With a passion for art and horses, Moss watched Zenyatta win a remarkable 19 races from 20 career starts and celebrated her being named Horse of the Year in 2010 and champion older mare in 2008, 2009 and 2010.

Spanning a range of genres and representing the European avant-garde, icons of Latin American art, and contemporary masters, Moss's subsequent property from the collection will be sold in the Marquee Week Day Sales and the Design Sales in December. In total, the collection is estimated to realize in excess of $50 million, with partial proceeds to benefit The Music Center.

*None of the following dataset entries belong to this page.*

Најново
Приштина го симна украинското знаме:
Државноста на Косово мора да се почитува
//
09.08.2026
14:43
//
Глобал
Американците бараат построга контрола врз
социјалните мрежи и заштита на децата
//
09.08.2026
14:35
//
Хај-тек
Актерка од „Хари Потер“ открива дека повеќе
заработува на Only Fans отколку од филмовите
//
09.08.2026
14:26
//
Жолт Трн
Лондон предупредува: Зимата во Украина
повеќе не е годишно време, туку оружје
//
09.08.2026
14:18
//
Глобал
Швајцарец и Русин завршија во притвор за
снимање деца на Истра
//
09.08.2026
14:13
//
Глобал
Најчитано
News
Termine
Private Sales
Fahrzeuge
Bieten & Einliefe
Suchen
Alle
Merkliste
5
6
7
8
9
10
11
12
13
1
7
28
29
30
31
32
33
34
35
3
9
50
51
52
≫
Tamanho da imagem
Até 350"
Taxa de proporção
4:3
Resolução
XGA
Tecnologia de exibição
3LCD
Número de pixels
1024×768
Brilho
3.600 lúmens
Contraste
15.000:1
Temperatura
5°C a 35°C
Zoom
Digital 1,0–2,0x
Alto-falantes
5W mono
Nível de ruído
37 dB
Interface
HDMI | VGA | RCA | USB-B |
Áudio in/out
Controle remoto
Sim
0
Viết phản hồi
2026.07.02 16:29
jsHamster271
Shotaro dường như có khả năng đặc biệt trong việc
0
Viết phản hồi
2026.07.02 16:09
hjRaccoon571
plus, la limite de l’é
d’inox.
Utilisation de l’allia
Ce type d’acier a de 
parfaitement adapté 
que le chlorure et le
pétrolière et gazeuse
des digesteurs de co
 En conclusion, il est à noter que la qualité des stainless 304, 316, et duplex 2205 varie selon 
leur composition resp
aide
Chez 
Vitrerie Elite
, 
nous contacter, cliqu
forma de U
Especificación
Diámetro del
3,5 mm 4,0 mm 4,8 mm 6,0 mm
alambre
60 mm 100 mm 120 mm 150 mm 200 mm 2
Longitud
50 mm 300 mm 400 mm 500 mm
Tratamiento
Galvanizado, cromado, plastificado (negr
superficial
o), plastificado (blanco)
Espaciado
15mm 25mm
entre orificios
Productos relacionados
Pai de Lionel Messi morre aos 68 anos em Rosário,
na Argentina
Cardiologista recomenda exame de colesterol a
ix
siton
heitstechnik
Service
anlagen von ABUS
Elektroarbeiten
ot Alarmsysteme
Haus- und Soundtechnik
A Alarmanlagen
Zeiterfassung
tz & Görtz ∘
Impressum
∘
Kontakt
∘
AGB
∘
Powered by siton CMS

Highlights from the collection include: Friday Kahlo's Portrait of Cristina, My Sister (estimate: $8–12 million) and Tamara de Lempicka's Fillette en rose (estimate: $7–10 million). The top lot of the group is Picasso's Nu couché, estimated to achieve $10–15 million.

Tina Moss, Trustee and Executor for the Estate of Jerry Moss, said, “Art, was always something personal to Jerry and related to love, beauty, or how an experience of something had touched him. The interest that he took in the artist and respect for their artistic creativity was at the heart of who he was and what he collected.”

The Collection of Jerry Moss will be on display at Christie's New York Rockefeller Center galleries, where the full collection will be on view from Oct. 28 through the day of the auction.